**Exercise:**
From the entries below, copy out all lines holding "incometax".

**Task inputs:**
::::

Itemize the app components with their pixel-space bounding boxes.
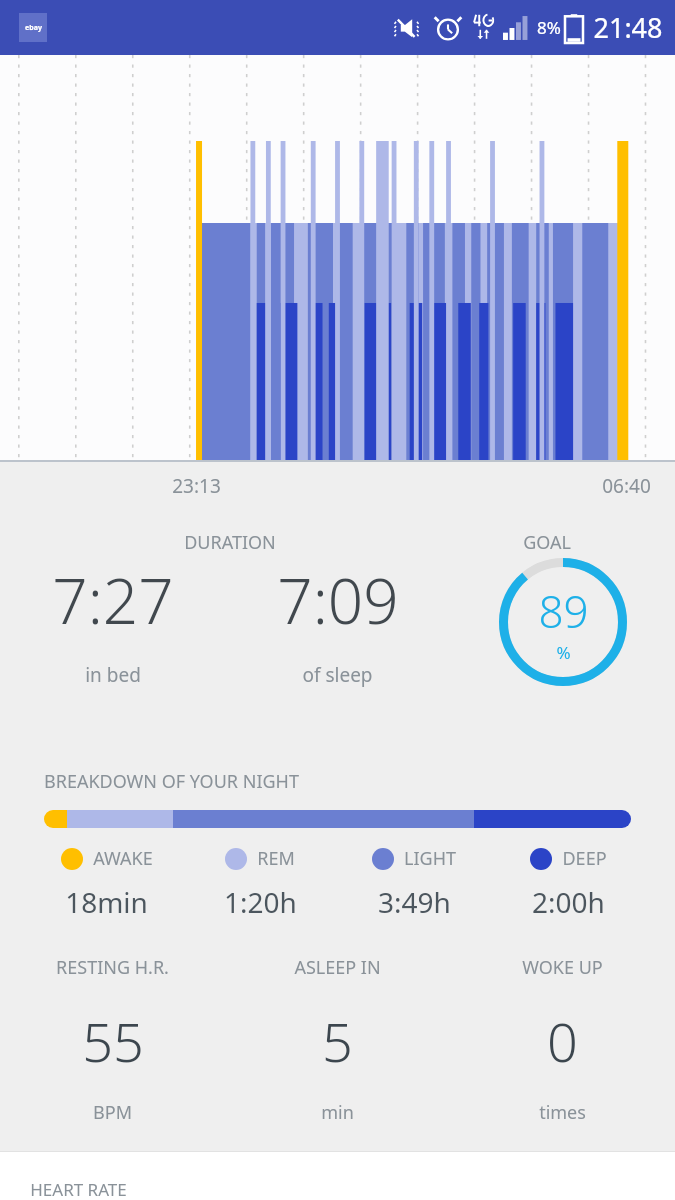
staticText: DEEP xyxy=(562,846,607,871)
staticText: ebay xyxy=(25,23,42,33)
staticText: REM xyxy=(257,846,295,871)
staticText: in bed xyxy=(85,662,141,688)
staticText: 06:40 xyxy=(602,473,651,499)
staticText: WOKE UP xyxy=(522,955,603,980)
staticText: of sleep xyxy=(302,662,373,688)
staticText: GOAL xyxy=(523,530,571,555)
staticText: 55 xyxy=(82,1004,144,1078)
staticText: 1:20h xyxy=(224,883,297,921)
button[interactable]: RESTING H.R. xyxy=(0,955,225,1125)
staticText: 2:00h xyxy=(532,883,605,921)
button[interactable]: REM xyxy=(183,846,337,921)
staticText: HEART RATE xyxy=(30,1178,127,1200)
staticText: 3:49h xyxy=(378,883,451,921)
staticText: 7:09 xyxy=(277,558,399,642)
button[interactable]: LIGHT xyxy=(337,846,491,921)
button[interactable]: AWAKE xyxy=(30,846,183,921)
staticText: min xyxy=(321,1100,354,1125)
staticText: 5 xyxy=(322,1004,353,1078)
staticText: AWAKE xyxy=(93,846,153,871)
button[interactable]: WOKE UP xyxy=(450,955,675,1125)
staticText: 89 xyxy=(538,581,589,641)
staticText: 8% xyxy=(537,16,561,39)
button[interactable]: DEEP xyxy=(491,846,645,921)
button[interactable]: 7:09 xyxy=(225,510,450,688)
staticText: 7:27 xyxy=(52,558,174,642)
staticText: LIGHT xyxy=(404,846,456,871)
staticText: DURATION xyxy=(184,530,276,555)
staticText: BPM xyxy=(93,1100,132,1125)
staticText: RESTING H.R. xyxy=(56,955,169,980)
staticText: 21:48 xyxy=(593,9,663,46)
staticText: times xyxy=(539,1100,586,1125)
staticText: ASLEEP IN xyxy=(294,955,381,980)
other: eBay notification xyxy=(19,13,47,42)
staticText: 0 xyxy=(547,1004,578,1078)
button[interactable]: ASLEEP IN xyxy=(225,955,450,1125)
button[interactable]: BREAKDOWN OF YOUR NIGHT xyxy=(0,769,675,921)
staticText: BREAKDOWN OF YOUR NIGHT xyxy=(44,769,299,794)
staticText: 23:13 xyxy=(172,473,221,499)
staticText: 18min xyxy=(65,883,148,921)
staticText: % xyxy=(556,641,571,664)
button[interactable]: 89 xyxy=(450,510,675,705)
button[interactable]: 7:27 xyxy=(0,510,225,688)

::::

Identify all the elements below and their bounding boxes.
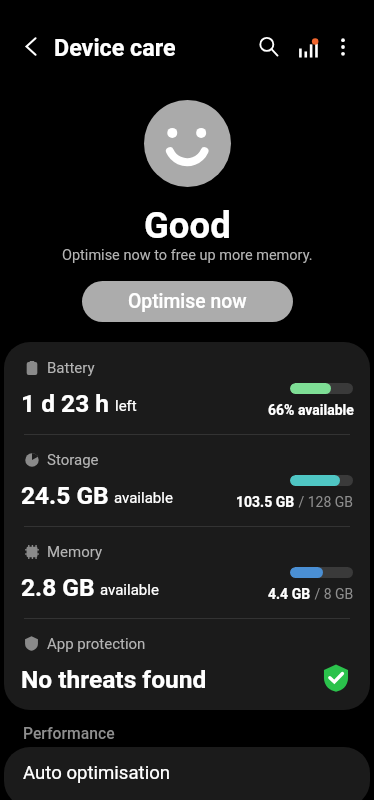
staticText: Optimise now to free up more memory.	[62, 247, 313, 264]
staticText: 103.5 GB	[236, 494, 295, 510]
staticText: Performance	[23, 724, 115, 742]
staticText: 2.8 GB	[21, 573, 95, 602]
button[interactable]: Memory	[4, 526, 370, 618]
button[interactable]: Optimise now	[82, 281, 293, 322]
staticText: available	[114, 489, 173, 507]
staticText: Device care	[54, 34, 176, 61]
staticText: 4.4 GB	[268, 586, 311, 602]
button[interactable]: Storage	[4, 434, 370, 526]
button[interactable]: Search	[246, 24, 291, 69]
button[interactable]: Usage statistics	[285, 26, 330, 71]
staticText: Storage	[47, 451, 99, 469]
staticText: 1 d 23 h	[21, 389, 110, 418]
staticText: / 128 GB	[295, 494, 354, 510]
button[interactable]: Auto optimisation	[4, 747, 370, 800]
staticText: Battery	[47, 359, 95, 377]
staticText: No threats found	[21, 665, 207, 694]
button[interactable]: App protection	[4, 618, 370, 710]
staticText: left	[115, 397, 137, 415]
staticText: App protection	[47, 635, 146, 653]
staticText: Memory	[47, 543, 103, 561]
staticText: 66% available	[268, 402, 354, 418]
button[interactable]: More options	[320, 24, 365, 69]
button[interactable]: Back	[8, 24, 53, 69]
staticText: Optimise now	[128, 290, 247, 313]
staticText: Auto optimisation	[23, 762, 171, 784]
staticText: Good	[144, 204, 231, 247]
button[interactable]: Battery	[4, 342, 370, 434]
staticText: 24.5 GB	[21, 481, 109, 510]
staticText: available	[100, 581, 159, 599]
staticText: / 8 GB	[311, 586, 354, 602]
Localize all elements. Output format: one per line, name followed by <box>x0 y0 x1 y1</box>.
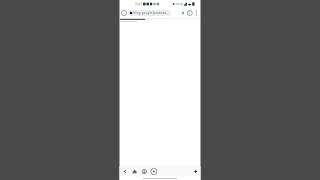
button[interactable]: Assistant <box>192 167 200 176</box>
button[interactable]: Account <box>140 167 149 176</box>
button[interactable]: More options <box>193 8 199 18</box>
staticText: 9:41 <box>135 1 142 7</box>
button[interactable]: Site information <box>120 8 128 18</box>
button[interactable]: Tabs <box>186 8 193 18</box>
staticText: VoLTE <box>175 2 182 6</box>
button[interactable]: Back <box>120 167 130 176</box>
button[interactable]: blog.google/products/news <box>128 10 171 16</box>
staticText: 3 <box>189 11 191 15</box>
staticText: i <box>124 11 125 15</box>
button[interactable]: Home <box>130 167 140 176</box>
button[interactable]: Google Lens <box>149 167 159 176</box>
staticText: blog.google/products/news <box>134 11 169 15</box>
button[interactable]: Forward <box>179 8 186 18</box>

::::

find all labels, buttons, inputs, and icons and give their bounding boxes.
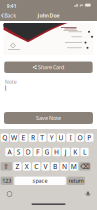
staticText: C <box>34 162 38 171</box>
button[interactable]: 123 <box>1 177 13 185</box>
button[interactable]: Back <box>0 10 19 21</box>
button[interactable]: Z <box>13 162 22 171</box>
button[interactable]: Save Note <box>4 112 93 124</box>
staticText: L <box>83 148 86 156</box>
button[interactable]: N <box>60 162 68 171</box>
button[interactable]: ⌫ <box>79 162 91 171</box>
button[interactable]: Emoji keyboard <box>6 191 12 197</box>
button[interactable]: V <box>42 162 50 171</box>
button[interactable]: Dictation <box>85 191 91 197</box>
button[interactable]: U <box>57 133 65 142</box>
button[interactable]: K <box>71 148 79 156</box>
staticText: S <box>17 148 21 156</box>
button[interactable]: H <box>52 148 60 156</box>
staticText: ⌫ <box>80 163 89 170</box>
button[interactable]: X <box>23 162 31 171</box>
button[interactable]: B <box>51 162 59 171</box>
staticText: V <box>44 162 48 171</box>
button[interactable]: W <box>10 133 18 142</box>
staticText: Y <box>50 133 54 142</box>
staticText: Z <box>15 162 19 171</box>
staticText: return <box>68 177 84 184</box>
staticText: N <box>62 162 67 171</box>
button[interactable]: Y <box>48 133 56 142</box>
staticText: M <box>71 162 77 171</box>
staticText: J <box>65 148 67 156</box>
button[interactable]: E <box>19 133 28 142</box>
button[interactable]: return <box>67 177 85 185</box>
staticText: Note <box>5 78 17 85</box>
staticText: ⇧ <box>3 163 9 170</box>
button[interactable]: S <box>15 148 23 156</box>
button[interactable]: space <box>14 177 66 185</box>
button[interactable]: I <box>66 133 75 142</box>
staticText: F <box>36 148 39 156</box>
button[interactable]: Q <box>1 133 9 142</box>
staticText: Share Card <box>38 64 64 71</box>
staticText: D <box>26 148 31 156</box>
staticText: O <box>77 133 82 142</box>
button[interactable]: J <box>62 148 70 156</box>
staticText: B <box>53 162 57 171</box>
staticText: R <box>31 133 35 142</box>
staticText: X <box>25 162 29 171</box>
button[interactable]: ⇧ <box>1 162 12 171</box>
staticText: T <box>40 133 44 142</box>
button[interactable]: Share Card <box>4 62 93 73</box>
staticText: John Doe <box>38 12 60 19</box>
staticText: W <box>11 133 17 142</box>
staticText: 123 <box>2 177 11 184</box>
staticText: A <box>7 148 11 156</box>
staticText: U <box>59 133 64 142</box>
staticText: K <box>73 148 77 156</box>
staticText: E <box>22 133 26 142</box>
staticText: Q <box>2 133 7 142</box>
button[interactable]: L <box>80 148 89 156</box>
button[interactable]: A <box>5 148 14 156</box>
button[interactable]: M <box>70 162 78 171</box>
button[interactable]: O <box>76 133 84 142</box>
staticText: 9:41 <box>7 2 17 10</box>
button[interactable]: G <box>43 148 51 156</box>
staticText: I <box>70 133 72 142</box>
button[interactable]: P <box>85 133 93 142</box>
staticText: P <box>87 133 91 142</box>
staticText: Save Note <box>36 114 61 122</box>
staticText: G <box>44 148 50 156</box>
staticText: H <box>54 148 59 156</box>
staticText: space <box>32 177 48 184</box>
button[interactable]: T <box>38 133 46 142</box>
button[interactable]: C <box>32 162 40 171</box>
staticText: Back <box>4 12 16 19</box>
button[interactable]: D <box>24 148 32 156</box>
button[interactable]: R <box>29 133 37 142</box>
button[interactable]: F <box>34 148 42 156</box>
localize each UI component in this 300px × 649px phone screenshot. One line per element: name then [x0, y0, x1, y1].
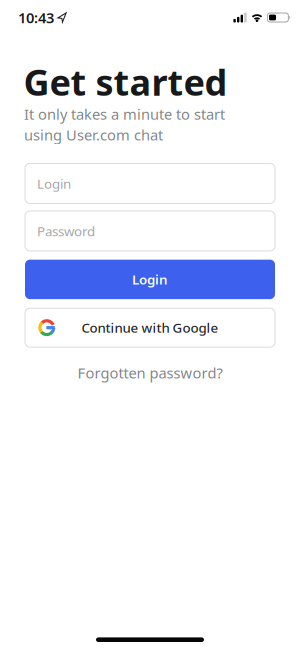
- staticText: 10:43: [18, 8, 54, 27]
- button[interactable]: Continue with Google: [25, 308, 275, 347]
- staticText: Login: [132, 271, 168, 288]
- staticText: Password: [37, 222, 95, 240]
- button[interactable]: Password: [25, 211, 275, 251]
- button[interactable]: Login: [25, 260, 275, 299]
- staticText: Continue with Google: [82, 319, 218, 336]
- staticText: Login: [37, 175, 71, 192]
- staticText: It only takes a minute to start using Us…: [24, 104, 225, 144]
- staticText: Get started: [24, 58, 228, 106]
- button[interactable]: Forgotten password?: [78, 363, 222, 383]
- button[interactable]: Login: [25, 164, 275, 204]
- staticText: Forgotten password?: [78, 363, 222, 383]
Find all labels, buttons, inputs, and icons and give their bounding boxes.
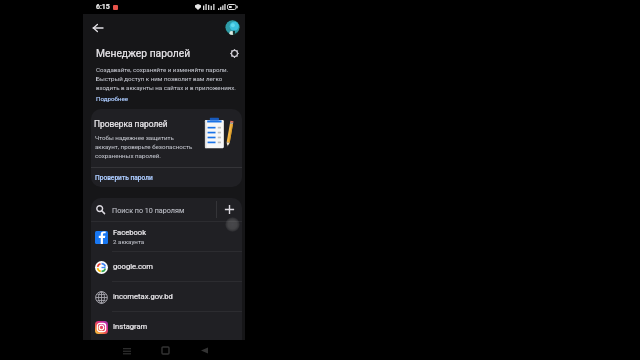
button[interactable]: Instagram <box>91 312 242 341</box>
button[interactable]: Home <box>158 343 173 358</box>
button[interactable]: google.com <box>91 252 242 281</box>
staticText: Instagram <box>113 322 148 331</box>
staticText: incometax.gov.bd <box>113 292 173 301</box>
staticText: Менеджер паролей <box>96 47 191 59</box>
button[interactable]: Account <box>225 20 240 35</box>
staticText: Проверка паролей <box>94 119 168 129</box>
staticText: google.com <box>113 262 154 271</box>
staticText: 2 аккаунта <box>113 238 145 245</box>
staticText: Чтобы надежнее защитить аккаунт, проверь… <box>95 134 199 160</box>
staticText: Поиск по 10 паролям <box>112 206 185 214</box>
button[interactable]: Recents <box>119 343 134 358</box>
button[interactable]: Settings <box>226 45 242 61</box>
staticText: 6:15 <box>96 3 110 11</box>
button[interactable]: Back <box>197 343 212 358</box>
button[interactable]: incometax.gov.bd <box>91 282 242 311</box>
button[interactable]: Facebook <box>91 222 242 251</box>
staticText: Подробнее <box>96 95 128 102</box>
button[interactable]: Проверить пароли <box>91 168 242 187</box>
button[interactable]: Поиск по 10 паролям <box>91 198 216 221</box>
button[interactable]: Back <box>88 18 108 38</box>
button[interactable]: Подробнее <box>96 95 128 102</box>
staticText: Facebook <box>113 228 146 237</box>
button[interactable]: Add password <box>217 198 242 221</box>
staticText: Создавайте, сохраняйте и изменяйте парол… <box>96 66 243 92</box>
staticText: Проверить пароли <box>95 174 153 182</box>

::::

**Output for this task:**
staticText: incometax.gov.bd <box>113 292 173 301</box>
button[interactable]: incometax.gov.bd <box>91 282 242 311</box>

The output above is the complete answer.